Exercise aim
Repeat the data exactly. Pictures are not part of the copy.

== Data in this exercise

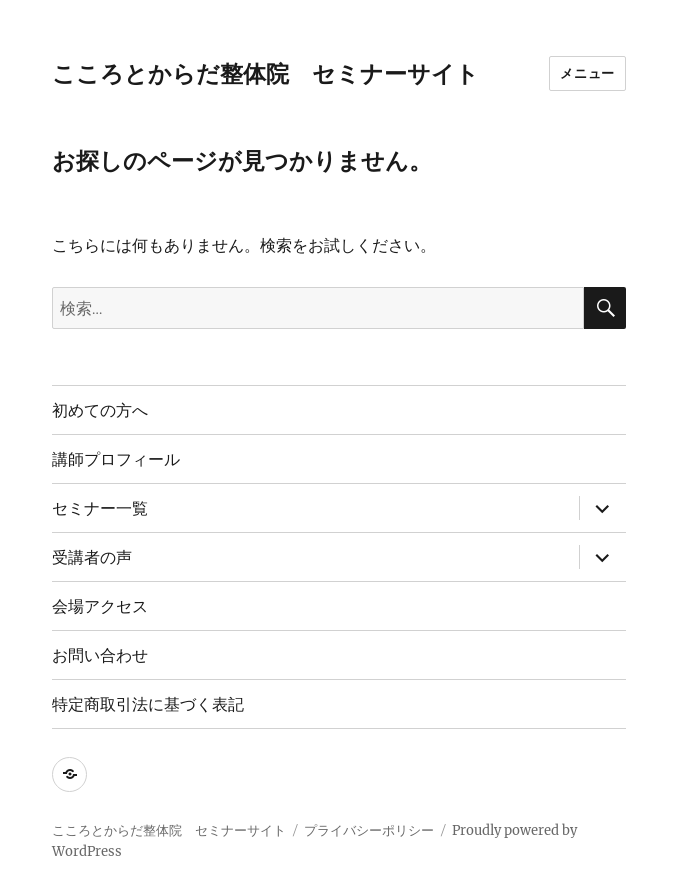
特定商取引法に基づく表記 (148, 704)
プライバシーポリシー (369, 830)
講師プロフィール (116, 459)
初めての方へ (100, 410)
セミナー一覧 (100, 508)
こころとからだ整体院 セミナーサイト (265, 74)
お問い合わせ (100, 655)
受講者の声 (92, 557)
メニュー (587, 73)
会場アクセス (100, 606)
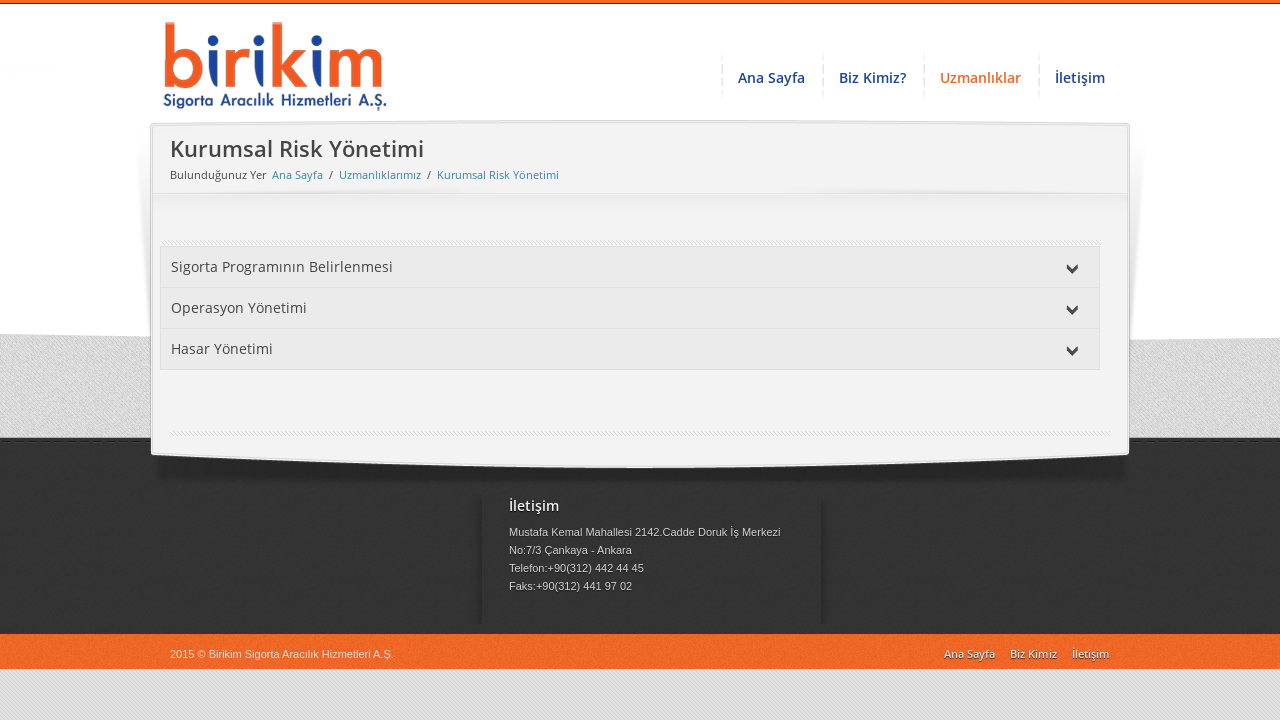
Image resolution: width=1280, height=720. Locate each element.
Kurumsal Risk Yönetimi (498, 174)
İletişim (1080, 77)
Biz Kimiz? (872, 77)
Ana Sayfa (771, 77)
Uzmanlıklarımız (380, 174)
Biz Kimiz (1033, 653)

====

Reply
特定商取引法に基づく表記 (148, 704)
プライバシーポリシー (369, 830)
講師プロフィール (116, 459)
初めての方へ (100, 410)
セミナー一覧 (100, 508)
こころとからだ整体院 セミナーサイト (265, 74)
お問い合わせ (100, 655)
受講者の声 (92, 557)
メニュー (587, 73)
会場アクセス (100, 606)
Image resolution: width=1280, height=720. Locate each element.
Kurumsal Risk Yönetimi (498, 174)
İletişim (1080, 77)
Biz Kimiz? (872, 77)
Ana Sayfa (771, 77)
Uzmanlıklarımız (380, 174)
Biz Kimiz (1033, 653)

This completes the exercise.